All that’s to cushion the blow of the beef birria (€8.50) and confit carnitas (€8) tacos – Chubbys was already at the top end of the city’s scale for taco pricing, and these latest tweaks take things further. But that’s true for flavour as well as price point; in the low and slow overnight McLoughlin’s beef cheek, shin and brisket just as much as the copper cauldron-cooked Salters free range pork and bacon belly, there is the kind of quality, time and attention that doesn’t come cheaply. You can taste where your money's going.

Creativity costs too, and what a wallop of it in the pork rolls (€12), crisp-skinned snacks landing in the dreamscape space between chimichanga and spring roll – this is a bite that’ll stay with you for weeks, even before you get to the beautifully-balanced smoked lime and jalapeño salsa on the side. Watch on with glee as others order them around you and let out lusty sighs of delight as the deep-fried skins pour out slow roast pork juices.
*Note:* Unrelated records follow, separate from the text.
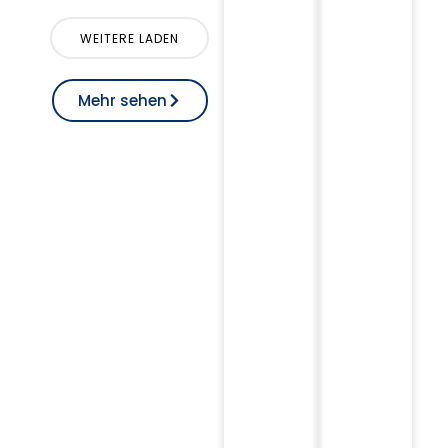
WEITERE LADEN
Mehr sehen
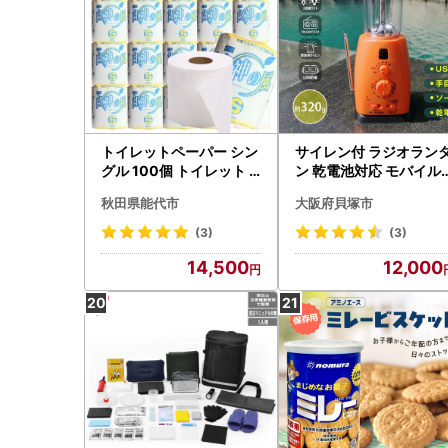
トイレットペーパー シン
サイレン付 ラジオラン
グル 100個 トイレット
ン 乾電池対応 モバイル
白神の風
ンタン LS40-F
秋田県能代市
大阪府貝塚市
(3)
(3)
14,500
12,000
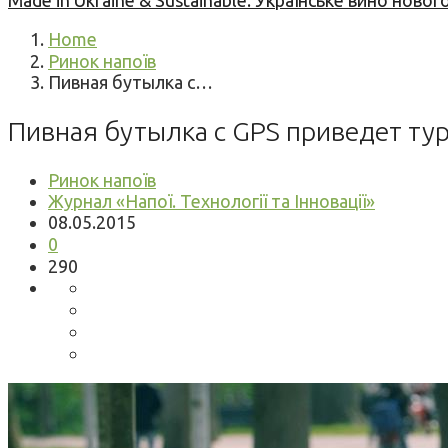
Made in Ukraine & Sustainable: Українське вино но
Home
Ринок напоїв
Пивная бутылка с…
Пивная бутылка с GPS приведет тур
Ринок напоїв
Журнал «Напої. Технології та Інновації»
08.05.2015
0
290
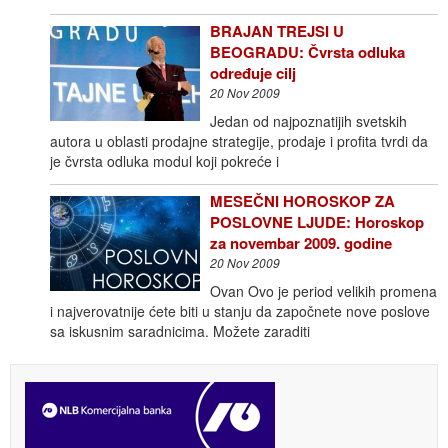
BRAJAN TREJSI U
BEOGRADU: Čvrsta odluka
određuje cilj
20 Nov 2009
Jedan od najpoznatijih svetskih
autora u oblasti prodajne strategije, prodaje i profita tvrdi da
je čvrsta odluka modul koji pokreće i
MESEČNI HOROSKOP ZA
POSLOVNE LJUDE: Horoskop
za novembar 2009. godine
20 Nov 2009
Ovan Ovo je period velikih promena
i najverovatnije ćete biti u stanju da započnete nove poslove
sa iskusnim saradnicima. Možete zaraditi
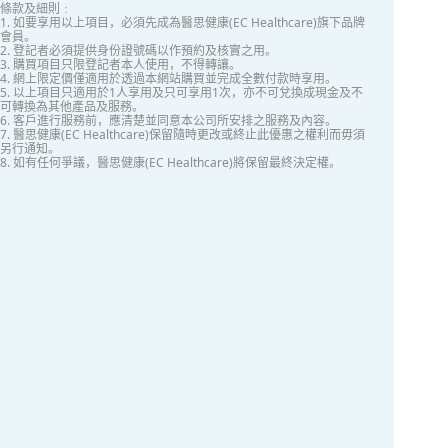
條款及細則﹕
1. 如要享用以上項目，必須先成為醫思健康(EC Healthcare)旗下品牌
會員。
2. 登記者必須提供身份證號碼以作預約及核實之用。
3. 購買項目只限登記者本人使用，不得轉讓。
4. 網上限定價僅適用於透過本網站購買並完成全數付款時享用。
5. 以上項目只適用於1人享用及只可享用1次，亦不可兌換成現金及不
可轉換為其他產品及服務。
6. 客戶進行服務前，應清楚並同意本公司所安排之服務及內容。
7. 醫思健康(EC Healthcare)保留隨時更改或終止此優惠之權利而毋須
另行通知。
8. 如有任何爭議，醫思健康(EC Healthcare)將保留最終決定權。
Only the sharing nachos (€13.50) came up short on value. Despite their hand-cut and tajin-seasoned superiority over the usual fare, and a house cheese sauce we’d drink from the dish, the higher price and smaller portion versus the ones we loved on our trip to the truck not too long ago was a let down. A smaller snacks section option with salsa matcha and guac looked more palatable at a full €4 cheaper – it’s rare we get food envy for a smaller plate.

Chipotle and lime butter-basted corn ribs (€8.50) made amends, with a cheaper price tag and chunkier portion than our last visit. Subtly sweet, smoky flavour permeates every dripping kernel here - there’s no shame in slurping, everyone else is at it.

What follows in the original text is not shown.